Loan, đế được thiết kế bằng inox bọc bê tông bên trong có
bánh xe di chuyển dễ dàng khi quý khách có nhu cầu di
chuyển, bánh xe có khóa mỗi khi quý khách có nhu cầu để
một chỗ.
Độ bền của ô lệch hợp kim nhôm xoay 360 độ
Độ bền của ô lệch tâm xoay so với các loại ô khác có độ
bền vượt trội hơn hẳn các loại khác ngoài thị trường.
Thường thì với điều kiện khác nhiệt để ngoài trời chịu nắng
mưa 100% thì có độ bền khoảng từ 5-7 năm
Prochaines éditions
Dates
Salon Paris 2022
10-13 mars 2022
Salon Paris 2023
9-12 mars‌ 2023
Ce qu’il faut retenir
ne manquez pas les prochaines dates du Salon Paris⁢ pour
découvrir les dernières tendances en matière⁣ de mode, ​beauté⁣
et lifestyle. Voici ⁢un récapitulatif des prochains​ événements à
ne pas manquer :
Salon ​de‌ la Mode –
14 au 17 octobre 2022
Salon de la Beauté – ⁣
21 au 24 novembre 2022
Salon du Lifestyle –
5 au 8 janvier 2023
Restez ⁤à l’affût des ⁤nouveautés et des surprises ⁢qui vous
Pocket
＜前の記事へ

--------------------

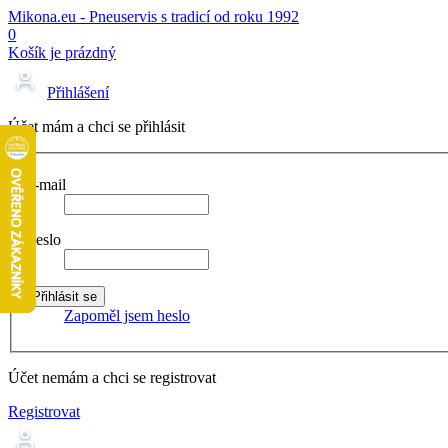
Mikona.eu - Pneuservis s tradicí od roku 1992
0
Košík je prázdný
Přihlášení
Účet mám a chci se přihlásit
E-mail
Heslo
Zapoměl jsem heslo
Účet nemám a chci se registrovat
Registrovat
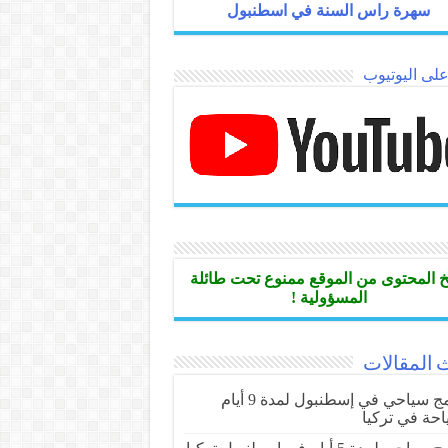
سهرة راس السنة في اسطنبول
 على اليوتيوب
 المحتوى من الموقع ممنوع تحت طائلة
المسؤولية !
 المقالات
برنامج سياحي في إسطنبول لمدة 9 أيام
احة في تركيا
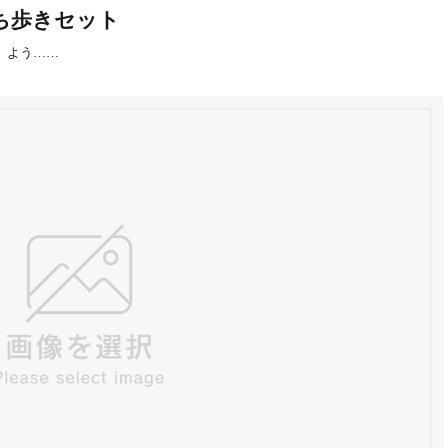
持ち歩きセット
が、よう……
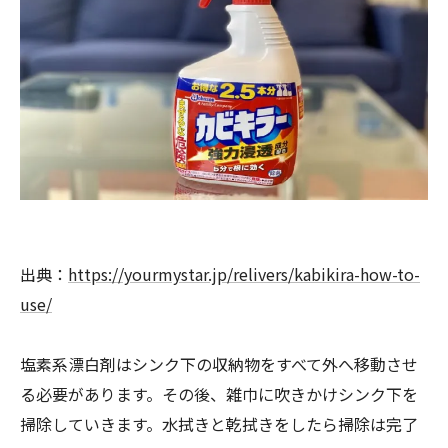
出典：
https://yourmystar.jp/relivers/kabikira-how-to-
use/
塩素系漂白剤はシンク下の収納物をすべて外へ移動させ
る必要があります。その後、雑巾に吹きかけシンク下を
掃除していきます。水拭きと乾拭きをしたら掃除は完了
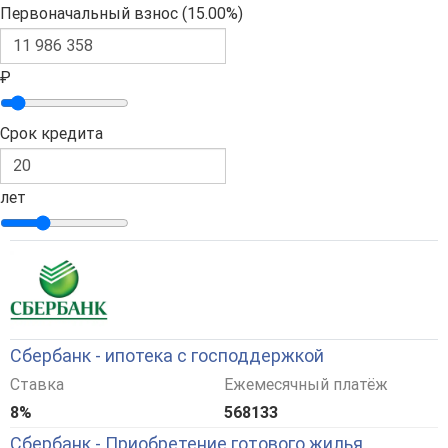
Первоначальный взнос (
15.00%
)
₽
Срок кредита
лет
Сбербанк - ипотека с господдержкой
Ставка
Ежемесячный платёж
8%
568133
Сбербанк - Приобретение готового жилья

--------------------

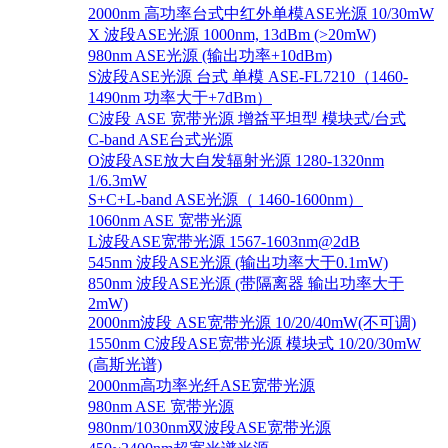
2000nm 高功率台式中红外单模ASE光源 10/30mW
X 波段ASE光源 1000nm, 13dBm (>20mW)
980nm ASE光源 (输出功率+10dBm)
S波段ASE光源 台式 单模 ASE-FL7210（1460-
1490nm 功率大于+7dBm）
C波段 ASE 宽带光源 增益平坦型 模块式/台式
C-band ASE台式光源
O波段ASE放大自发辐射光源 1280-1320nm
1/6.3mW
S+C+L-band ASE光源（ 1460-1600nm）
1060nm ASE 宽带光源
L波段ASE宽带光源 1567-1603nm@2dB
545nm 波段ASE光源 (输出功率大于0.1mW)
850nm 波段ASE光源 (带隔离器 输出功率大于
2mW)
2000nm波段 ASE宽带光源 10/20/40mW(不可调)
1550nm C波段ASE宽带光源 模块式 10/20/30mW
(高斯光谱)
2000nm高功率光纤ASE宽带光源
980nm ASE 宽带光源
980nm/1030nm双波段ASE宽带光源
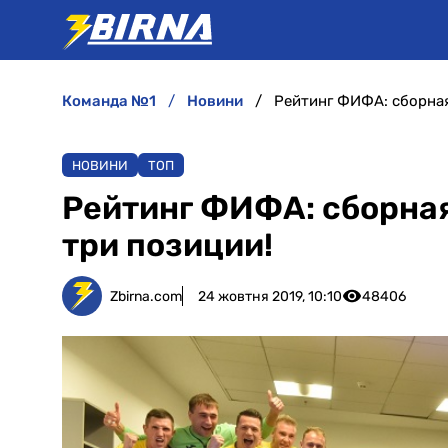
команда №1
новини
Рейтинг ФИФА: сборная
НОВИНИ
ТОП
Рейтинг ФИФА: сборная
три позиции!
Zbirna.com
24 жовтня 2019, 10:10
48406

--------------------

Work order
The entries above hold the needed span. Transcribe exactly the lines from the one with "Loan, đế được" to the one with "ne manquez pas", both included.

Solution to the problem
Loan, đế được thiết kế bằng inox bọc bê tông bên trong có
bánh xe di chuyển dễ dàng khi quý khách có nhu cầu di
chuyển, bánh xe có khóa mỗi khi quý khách có nhu cầu để
một chỗ.
Độ bền của ô lệch hợp kim nhôm xoay 360 độ
Độ bền của ô lệch tâm xoay so với các loại ô khác có độ
bền vượt trội hơn hẳn các loại khác ngoài thị trường.
Thường thì với điều kiện khác nhiệt để ngoài trời chịu nắng
mưa 100% thì có độ bền khoảng từ 5-7 năm
Prochaines éditions
Dates
Salon Paris 2022
10-13 mars 2022
Salon Paris 2023
9-12 mars‌ 2023
Ce qu’il faut retenir
ne manquez pas les prochaines dates du Salon Paris⁢ pour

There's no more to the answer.